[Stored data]

══════

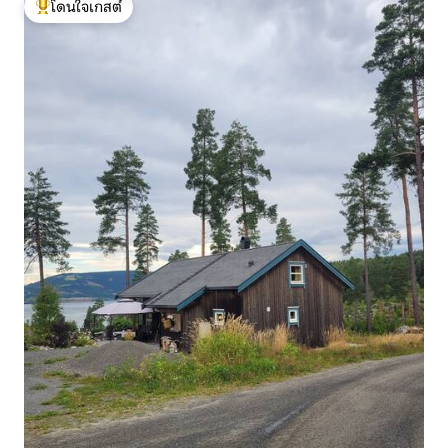
โดนใจเกสต์
โดนใจเกสต์ที่สุด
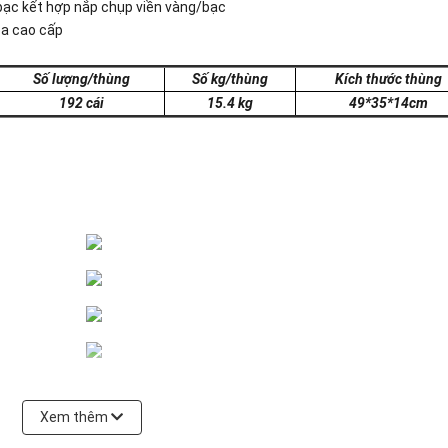
bạc kết hợp nắp chụp viền vàng/bạc
oa cao cấp
Số lượng/thùng
Số kg/thùng
Kích thước thùng
192 cái
15.4 kg
49*35*14cm
Xem thêm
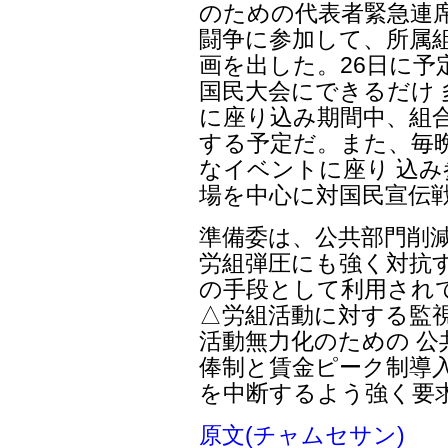
のための代表者緊急連
闘争に参加して、所属
画を出した。26日に予
国民大会にできるだけ
に座り込み期間中、組合
する予定だ。また、毎
なイベントに座り 込
場を中心に対国民宣伝
準備委は、公共部門削
労組弾圧にも強く対抗す
の手段として利用され
△労組活動に対する監
活動無力化のための 公
俸制と賃金ピーク制導入
を中断するよう強く要
原文(チャムセサン)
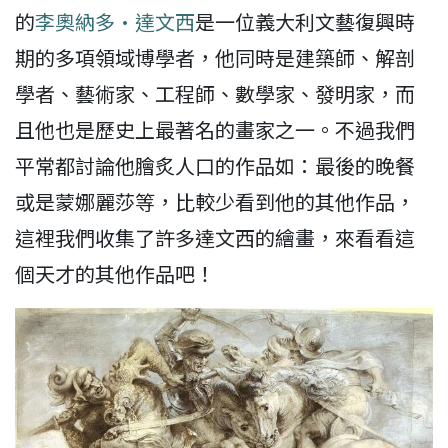
的
李奧納多·達文西
是一位義大利文藝復興時
期的多項領域博學者，他同時是建築師、解剖
學者、藝術家、工程師、數學家、發明家，而
且他也是歷史上最著名的畫家之一。不過我們
平常都討論他膾炙人口的作品如：最後的晚餐
或是蒙娜麗莎等，比較少看到他的其他作品，
這裡我們收集了許多達文西的繪畫，來看看這
個天才的其他作品吧！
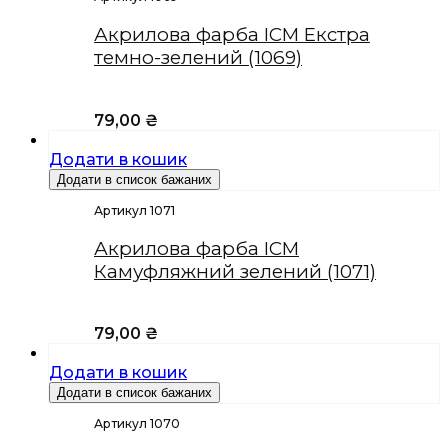
Акрилова фарба ICM Екстра
темно-зелений (1069)
79,00
₴
Додати в кошик
Додати в список бажаних
Артикул 1071
Акрилова фарба ICM
Камуфляжний зелений (1071)
79,00
₴
Додати в кошик
Додати в список бажаних
Артикул 1070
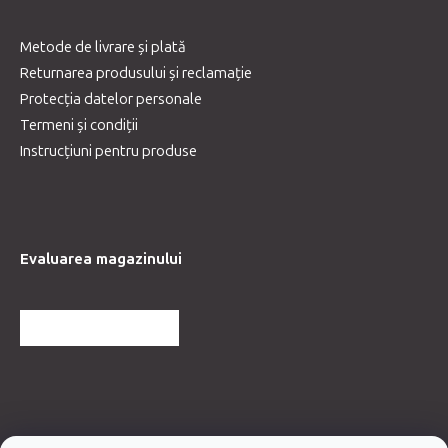
Metode de livrare și plată
Returnarea produsului și reclamație
Protecția datelor personale
Termeni și condiții
Instrucțiuni pentru produse
Evaluarea magazinului
MAI MULTE RECENZII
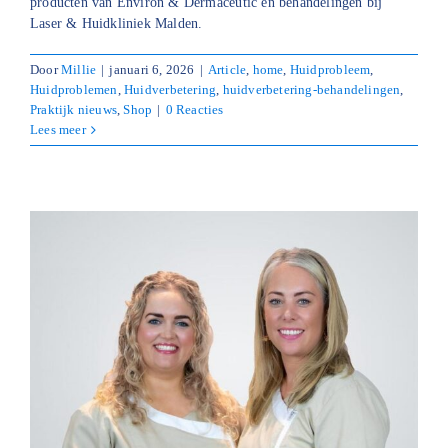
producten van Environ & Dermaceutic en behandelingen bij
Laser & Huidkliniek Malden.
Door
Millie
|
januari 6, 2026
|
Article
,
home
,
Huidprobleem
,
Huidproblemen
,
Huidverbetering
,
huidverbetering-behandelingen
,
Praktijk nieuws
,
Shop
|
0 Reacties
Lees meer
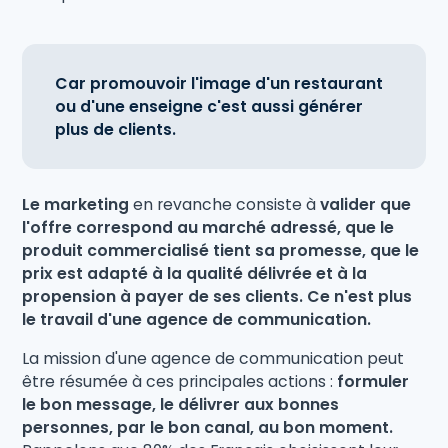
Car promouvoir l'image d'un restaurant
ou d'une enseigne c'est aussi générer
plus de clients.
Le marketing
en revanche consiste à
valider que
l'offre correspond au marché adressé, que le
produit commercialisé tient sa promesse, que le
prix est adapté à la qualité délivrée et à la
propension à payer de ses clients. Ce n'est plus
le travail d'une agence de communication.
La mission d'une agence de communication peut
être résumée à ces principales actions :
formuler
le bon message, le délivrer aux bonnes
personnes, par le bon canal, au bon moment.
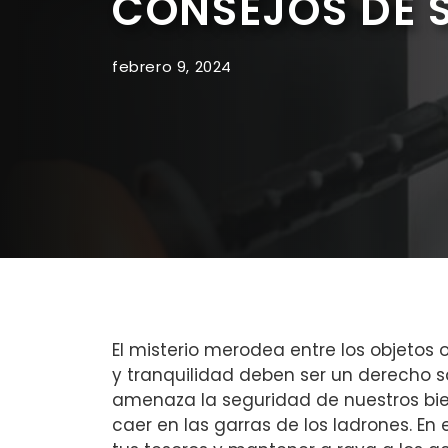
CONSEJOS DE 
febrero 9, 2024
El misterio merodea entre los objetos 
y tranquilidad deben ser un derecho sag
amenaza​ la seguridad de nuestros bi
caer en las garras de los ladrones. En 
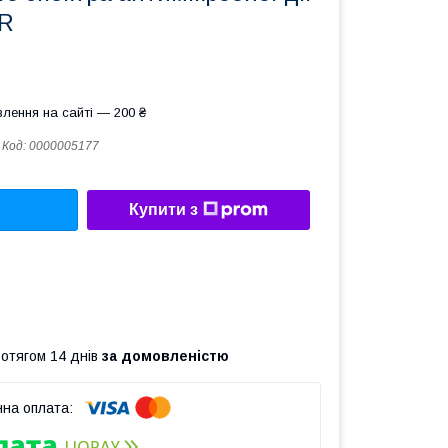
AR
лення на сайті — 200 ₴
Код:
0000005177
Купити з
ротягом 14 днів
за домовленістю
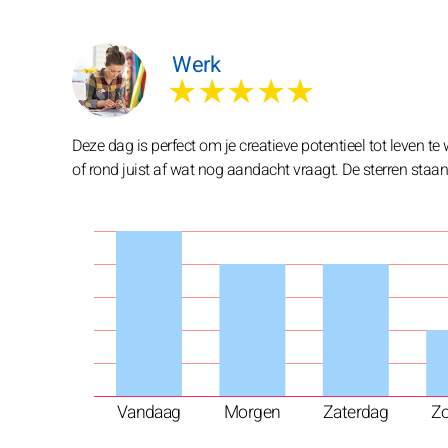
Werk
★★★★★
Deze dag is perfect om je creatieve potentieel tot leven t
of rond juist af wat nog aandacht vraagt. De sterren staan
Vandaag
Morgen
Zaterdag
Z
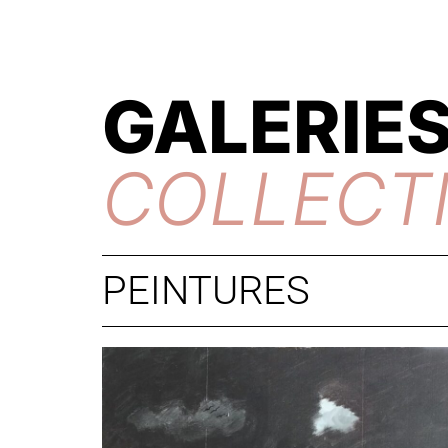
GALERIES
COLLECT
PEINTURES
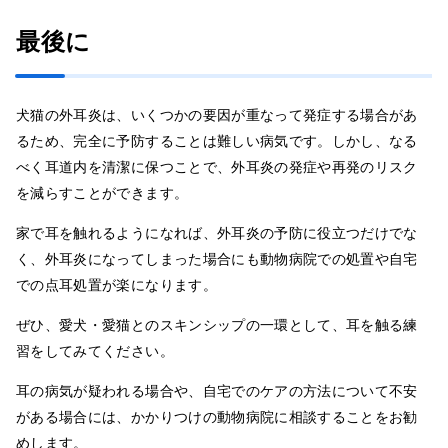
最後に
犬猫の外耳炎は、いくつかの要因が重なって発症する場合があ
るため、完全に予防することは難しい病気です。しかし、なる
べく耳道内を清潔に保つことで、外耳炎の発症や再発のリスク
を減らすことができます。
家で耳を触れるようになれば、外耳炎の予防に役立つだけでな
く、外耳炎になってしまった場合にも動物病院での処置や自宅
での点耳処置が楽になります。
ぜひ、愛犬・愛猫とのスキンシップの一環として、耳を触る練
習をしてみてください。
耳の病気が疑われる場合や、自宅でのケアの方法について不安
がある場合には、かかりつけの動物病院に相談することをお勧
めします。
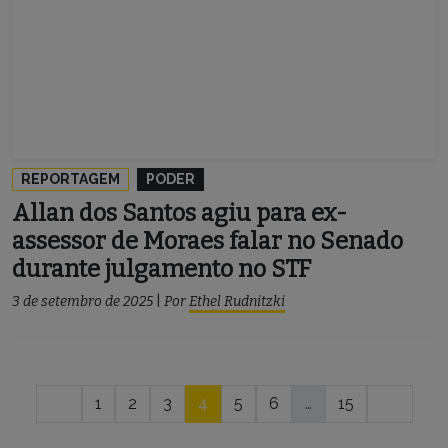
REPORTAGEM
PODER
Allan dos Santos agiu para ex-
assessor de Moraes falar no Senado
durante julgamento no STF
3 de setembro de 2025
|
Por
Ethel Rudnitzki
Navegação
1
2
3
4
5
6
…
15
por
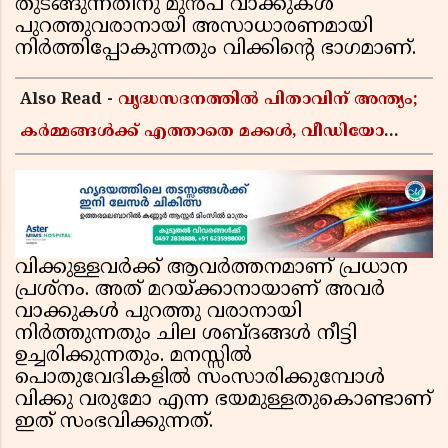
തുടങ്ങുന്നതിനു മുൻപ് വാക്കുകൾ
പുറത്തുവരാനായി അസാധാരണമായി
നിർത്തിപ്പോകുന്നതും വിക്കിന്റെ ഭാഗമാണ്.
Also Read -
വൃദ്ധസദനത്തിൽ പിതാവിന് അന്ത്യം;
കർമ്മങ്ങൾക്ക് എത്താതെ മക്കൾ, വീഡിയോ
കോളിലൂടെ ചടങ്ങുകൾ കണ്ട് മടക്കം
വിക്കുള്ളവർക്ക് ആവർത്തനമാണ് പ്രധാന
പ്രശ്‌നം. അത് മറയ്ക്കാനായാണ് അവർ
വാക്കുകൾ പുറത്തു വരാനായി
നിർത്തുന്നതും ചില ശബ്ദങ്ങൾ നീട്ടി
ഉച്ചരിക്കുന്നതും. മനസ്സിൽ
പൊതുവേദികളിൽ സംസാരിക്കുമ്പോൾ
വിക്കു വരുമോ എന്ന ഭയമുള്ളതുകൊണ്ടാണ്
ഇത് സംഭവിക്കുന്നത്.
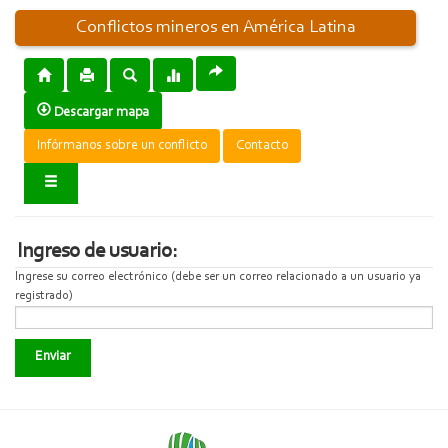
Conflictos mineros en América Latina
Descargar mapa
Infórmanos sobre un conflicto
Contacto
Ingreso de usuario:
Ingrese su correo electrónico (debe ser un correo relacionado a un usuario ya
registrado)
Enviar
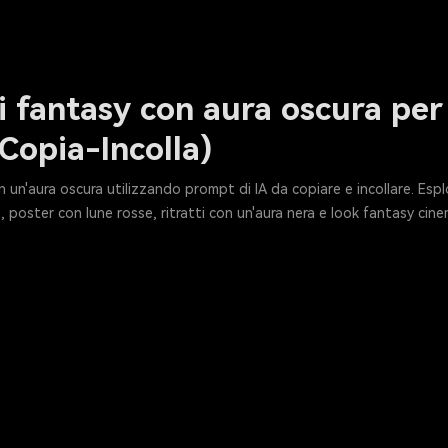
i fantasy con aura oscura per
(Copia-Incolla)
n'aura oscura utilizzando prompt di IA da copiare e incollare. Esplo
 poster con lune rosse, ritratti con un'aura nera e look fantasy cin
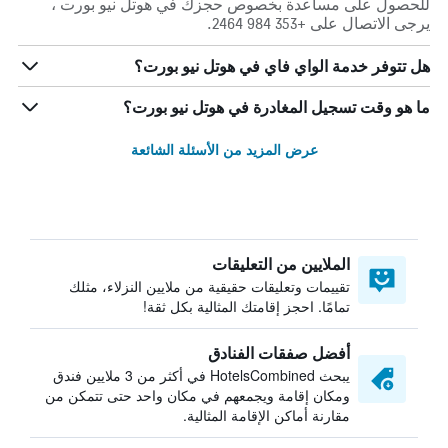
للحصول على مساعدة بخصوص حجزك في هوتل نيو بورت ،
يرجى الاتصال على +353 984 2464.
هل تتوفر خدمة الواي فاي في هوتل نيو بورت؟
ما هو وقت تسجيل المغادرة في هوتل نيو بورت؟
عرض المزيد من الأسئلة الشائعة
الملايين من التعليقات
تقييمات وتعليقات حقيقية من ملايين النزلاء، مثلك
تمامًا. احجز إقامتك المثالية بكل ثقة!
أفضل صفقات الفنادق
يبحث HotelsCombined في أكثر من 3 ملايين فندق
ومكان إقامة ويجمعهم في مكان واحد حتى تتمكن من
مقارنة أماكن الإقامة المثالية.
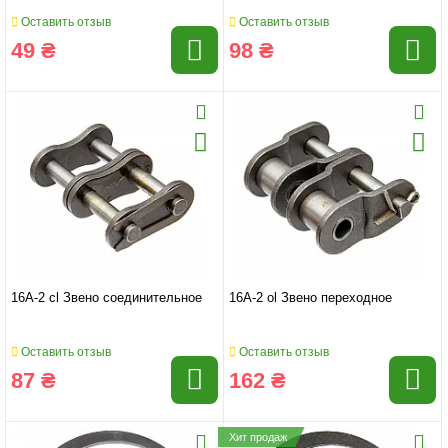
Оставить отзыв
Оставить отзыв
49 ₴
98 ₴
16A-2 cl Звено соединительное
16A-2 ol Звено переходное
Оставить отзыв
Оставить отзыв
87 ₴
162 ₴
Хит продаж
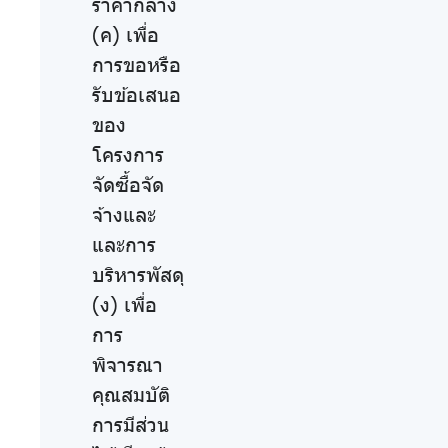
ราคากลาง
(ค) เพื่อ
การขอหรือ
รับข้อเสนอ
ของ
โครงการ
จัดซื้อจัด
จ้างและ
และการ
บริหารพัสดุ
(ง) เพื่อ
การ
พิจารณา
คุณสมบัติ
การมีส่วน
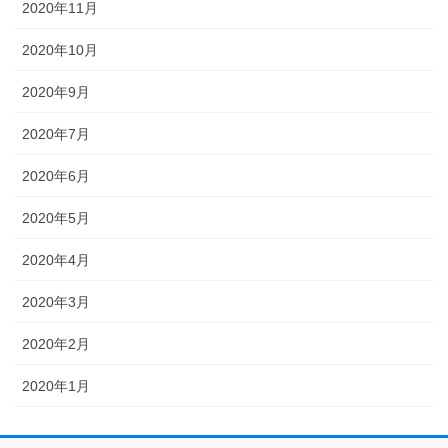
2020年11月
2020年10月
2020年9月
2020年7月
2020年6月
2020年5月
2020年4月
2020年3月
2020年2月
2020年1月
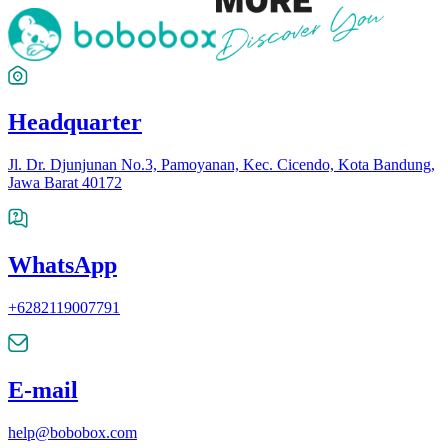
Headquarter
Jl. Dr. Djunjunan No.3, Pamoyanan, Kec. Cicendo, Kota Bandung,
Jawa Barat 40172
WhatsApp
+6282119007791
E-mail
help@bobobox.com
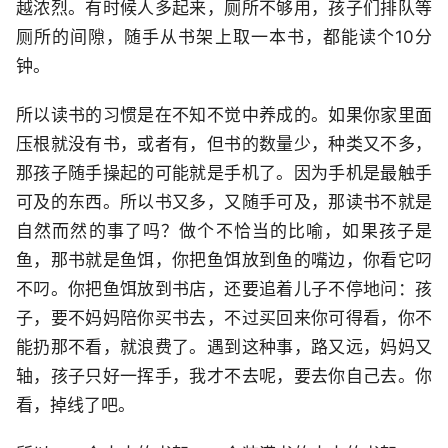
越浓烈。有时候人多起来，厕所不够用，孩子们排队等
厕所的间隙，随手从书架上取一本书，都能读个10分
钟。
所以读书的习惯是在不知不觉中养成的。如果你家里面
压根就没有书，或者有，但书的数量少，种类又不多，
那孩子随手操起的可能就是手机了。因为手机是最触手
可及的东西。所以书又多，又随手可及，那读书不就是
自然而然的事了吗？做个不恰当的比喻，如果孩子是
鱼，那书就是鱼饵，你把鱼饵放到鱼的嘴边，你看它叼
不叼。你把鱼饵放到书店，还要追着儿子不停地问：孩
子，要不妈妈陪你买书去，不过买回来你可得看，你不
能扔那不看，就浪费了。遇到这种事，路又远，妈妈又
轴，孩子只好一挥手，我才不去呢，要去你自己去。你
看，掉线了吧。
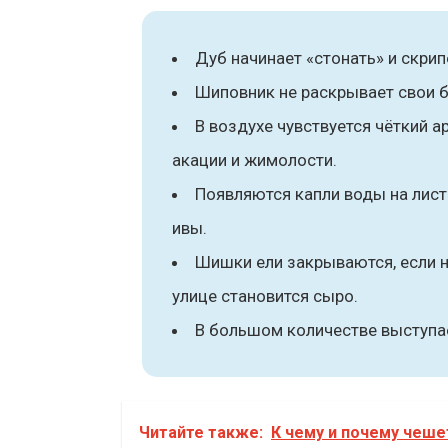
Дуб начинает «стонать» и скрип
Шиповник не раскрывает свои 
В воздухе чувствуется чёткий а
акации и жимолости.
Появляются капли воды на лист
ивы.
Шишки ели закрываются, если 
улице становится сыро.
В большом количестве выступае
Читайте также:
К чему и почему чеше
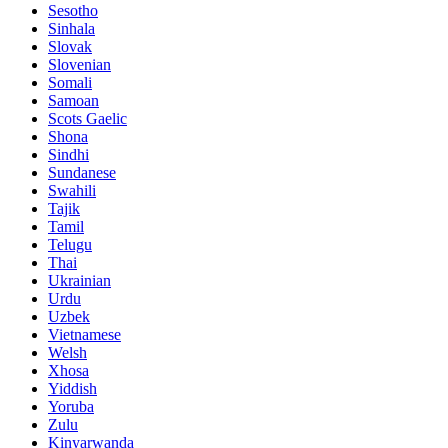
Sesotho
Sinhala
Slovak
Slovenian
Somali
Samoan
Scots Gaelic
Shona
Sindhi
Sundanese
Swahili
Tajik
Tamil
Telugu
Thai
Ukrainian
Urdu
Uzbek
Vietnamese
Welsh
Xhosa
Yiddish
Yoruba
Zulu
Kinyarwanda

══════

• [Activity]: In the records above, how many lines hold the string "communication"? Respond with that number only.

• [Output below]: 2